**YOUR ASSIGNMENT:** Below are some records; output exactly the lines from the line with "Cart (712, 23)" to the line with "[Fahrplananpassungen] (1092, 2358)", both ends kept, and nothing more.

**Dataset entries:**
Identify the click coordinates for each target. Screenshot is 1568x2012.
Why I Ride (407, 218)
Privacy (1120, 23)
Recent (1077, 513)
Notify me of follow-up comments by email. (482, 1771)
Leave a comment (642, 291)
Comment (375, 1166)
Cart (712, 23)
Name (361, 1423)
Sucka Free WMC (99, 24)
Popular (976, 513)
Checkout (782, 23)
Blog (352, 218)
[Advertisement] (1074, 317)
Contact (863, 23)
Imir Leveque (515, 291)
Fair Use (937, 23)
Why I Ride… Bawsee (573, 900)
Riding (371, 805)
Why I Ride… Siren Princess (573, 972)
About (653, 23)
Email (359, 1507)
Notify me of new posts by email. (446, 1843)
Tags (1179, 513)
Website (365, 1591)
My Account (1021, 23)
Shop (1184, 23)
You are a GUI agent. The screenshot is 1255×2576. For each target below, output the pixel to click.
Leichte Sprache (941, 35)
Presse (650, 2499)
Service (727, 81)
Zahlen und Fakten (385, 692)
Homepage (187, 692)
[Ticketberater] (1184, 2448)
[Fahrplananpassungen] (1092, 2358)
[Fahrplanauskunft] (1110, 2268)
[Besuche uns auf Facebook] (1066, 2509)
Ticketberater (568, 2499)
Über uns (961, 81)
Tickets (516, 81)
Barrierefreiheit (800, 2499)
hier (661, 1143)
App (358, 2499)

**SOLUTION TO THIS EXERCISE:**
Cart (712, 23)
Name (361, 1423)
Sucka Free WMC (99, 24)
Popular (976, 513)
Checkout (782, 23)
Blog (352, 218)
[Advertisement] (1074, 317)
Contact (863, 23)
Imir Leveque (515, 291)
Fair Use (937, 23)
Why I Ride… Bawsee (573, 900)
Riding (371, 805)
Why I Ride… Siren Princess (573, 972)
About (653, 23)
Email (359, 1507)
Notify me of new posts by email. (446, 1843)
Tags (1179, 513)
Website (365, 1591)
My Account (1021, 23)
Shop (1184, 23)
You are a GUI agent. The screenshot is 1255×2576. For each target below, output the pixel to click.
Leichte Sprache (941, 35)
Presse (650, 2499)
Service (727, 81)
Zahlen und Fakten (385, 692)
Homepage (187, 692)
[Ticketberater] (1184, 2448)
[Fahrplananpassungen] (1092, 2358)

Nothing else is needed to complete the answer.